Welcome to the forum wrist :white^_^arial^_^0^_

I'm not up on prices in your area but that sure seems to be a lot of money for not that much of a machine.
Around here (the forum) we tend not to think of the lower priced models as being a good purchase. Machines like MTD, Brute, Troybilt, Craftsman all get the job done and they'll work they just aren't the same quality as the Honda, Toro, Ariens machines that "we" tend to lean to.

If it's in good shape it's a 29" with good power it's just not on what most of us think of as a quality machine. Should still get the job done for your with proper care.

If you can do the maintenance on it and are willing to tackle most of the repairs it will get the job done but I'm thinking you can get better for that amount of money.

The more remote you are the less true that above statement becomes as I used to work for a transportation maintenance company that had a location so far north everything had to be flown in. I still cringe at what the end cost was for a spark plug or oil filter by the time "freight" was figured in to get it there.


----------



## thewrist

*Brute 29" 10 hp Tecumseh motor*

Well that is why I went on the forum. Thanks. Forget that one. I was trying to save money and buy used. Probably go with a new 27" Ariens with I think 10 hp or Husqvarna 27" it has a 291cc engine or the 30" for $100 dollars more with a 291cc motor. I would buy from a dealer not a box store.
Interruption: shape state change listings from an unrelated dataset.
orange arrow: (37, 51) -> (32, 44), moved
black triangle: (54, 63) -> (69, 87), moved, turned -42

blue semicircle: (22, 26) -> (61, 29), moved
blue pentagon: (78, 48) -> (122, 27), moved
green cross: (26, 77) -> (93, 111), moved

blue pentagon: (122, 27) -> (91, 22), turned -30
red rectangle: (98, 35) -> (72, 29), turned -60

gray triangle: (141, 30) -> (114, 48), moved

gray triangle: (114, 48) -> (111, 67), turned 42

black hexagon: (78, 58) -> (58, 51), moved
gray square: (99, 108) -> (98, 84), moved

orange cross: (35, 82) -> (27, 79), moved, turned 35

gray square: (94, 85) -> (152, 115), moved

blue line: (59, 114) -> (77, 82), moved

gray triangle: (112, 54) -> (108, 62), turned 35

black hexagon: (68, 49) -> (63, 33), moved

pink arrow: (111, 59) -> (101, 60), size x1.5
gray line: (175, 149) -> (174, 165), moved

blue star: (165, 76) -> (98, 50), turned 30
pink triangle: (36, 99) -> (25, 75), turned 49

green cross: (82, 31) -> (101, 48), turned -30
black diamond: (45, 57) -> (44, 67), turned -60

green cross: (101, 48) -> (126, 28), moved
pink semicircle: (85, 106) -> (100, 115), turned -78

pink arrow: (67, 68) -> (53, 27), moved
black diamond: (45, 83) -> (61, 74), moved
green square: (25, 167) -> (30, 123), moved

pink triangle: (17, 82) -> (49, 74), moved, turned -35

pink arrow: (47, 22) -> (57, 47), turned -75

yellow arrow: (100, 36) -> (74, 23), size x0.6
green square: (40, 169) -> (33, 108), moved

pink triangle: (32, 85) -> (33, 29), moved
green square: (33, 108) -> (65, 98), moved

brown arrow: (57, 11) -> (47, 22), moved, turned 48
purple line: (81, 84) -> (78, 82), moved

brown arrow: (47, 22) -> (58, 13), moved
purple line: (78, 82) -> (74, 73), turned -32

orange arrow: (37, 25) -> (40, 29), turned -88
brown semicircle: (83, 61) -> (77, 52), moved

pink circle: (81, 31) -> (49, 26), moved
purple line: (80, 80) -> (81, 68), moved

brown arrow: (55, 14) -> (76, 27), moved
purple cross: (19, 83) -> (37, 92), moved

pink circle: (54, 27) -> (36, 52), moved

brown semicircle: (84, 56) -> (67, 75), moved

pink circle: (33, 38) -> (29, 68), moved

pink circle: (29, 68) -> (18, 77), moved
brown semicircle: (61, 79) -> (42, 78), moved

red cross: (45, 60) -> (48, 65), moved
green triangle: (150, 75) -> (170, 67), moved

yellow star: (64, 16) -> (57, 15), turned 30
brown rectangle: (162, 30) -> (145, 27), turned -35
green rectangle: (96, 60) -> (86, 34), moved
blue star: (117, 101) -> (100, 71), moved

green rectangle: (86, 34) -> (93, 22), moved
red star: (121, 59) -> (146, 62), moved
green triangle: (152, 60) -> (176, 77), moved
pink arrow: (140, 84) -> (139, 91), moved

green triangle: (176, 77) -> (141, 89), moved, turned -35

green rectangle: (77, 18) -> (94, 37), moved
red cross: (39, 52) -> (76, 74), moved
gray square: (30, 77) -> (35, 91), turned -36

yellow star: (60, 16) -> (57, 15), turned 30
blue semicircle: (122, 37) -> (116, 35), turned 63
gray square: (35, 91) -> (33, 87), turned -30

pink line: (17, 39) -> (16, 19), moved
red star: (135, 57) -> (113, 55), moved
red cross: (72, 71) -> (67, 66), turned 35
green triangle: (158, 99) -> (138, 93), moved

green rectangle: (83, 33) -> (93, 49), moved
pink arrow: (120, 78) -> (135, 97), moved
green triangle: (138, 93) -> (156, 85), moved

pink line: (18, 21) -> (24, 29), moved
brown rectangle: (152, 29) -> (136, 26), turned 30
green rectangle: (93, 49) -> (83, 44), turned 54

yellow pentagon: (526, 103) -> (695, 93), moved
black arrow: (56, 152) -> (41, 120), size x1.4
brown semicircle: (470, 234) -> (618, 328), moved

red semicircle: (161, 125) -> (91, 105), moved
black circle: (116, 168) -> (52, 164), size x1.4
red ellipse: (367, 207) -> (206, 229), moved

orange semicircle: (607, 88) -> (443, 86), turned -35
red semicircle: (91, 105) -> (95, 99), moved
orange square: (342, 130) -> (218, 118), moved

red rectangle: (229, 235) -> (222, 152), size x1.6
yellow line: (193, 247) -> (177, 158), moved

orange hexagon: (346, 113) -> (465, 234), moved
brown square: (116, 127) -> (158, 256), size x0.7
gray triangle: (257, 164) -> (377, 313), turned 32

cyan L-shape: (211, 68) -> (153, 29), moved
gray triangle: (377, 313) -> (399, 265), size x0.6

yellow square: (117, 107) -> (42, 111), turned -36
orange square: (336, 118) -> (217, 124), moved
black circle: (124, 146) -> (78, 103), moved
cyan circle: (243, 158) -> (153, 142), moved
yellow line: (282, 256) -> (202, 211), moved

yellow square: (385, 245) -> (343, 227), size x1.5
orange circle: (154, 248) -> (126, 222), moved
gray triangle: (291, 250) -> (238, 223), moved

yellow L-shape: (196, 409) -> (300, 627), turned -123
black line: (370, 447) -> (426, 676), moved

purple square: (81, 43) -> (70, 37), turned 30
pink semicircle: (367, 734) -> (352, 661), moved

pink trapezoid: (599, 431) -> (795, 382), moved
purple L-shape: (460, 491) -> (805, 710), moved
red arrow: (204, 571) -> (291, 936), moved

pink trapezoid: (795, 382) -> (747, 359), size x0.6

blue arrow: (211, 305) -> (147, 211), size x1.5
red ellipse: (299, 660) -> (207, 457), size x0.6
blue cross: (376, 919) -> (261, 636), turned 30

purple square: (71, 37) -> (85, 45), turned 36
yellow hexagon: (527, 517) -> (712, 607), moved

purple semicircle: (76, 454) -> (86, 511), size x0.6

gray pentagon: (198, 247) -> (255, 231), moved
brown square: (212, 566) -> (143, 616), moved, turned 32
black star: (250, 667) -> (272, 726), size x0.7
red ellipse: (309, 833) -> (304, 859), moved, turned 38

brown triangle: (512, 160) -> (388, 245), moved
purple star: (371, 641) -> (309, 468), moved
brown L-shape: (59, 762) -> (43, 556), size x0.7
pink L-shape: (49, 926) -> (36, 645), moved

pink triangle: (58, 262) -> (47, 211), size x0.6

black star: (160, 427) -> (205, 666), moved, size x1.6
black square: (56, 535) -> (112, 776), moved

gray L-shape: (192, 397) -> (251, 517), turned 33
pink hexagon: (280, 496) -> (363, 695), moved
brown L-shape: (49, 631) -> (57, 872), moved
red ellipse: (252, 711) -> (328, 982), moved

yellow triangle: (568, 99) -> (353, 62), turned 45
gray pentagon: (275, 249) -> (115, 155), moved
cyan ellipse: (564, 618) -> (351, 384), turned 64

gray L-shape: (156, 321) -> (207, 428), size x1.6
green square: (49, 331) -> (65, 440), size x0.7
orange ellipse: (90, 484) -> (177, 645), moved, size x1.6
Which do you think or any other ideas.


----------



## thewrist

Oops the Ariens is a 28" with 309cc motor.


----------



## Normex

thewrist said:


> Oops the Ariens is a 28" with 309cc motor.


Ariens is one thousand fold better and Good Luck


----------



## thewrist

When looking at reviews a lot of the Ariens bought from Home Depot were not lasting but a few months then having problems. Are the ones you get from a dealer a different quality?


----------



## Normex

thewrist said:


> When looking at reviews a lot of the Ariens bought from Home Depot were not lasting but a few months then having problems. Are the ones you get from a dealer a different quality?


 At the dealer you may get a higher quality at least with the set up and assembly as HD are assembled by low paid employees but hey everyone has to make a living.


----------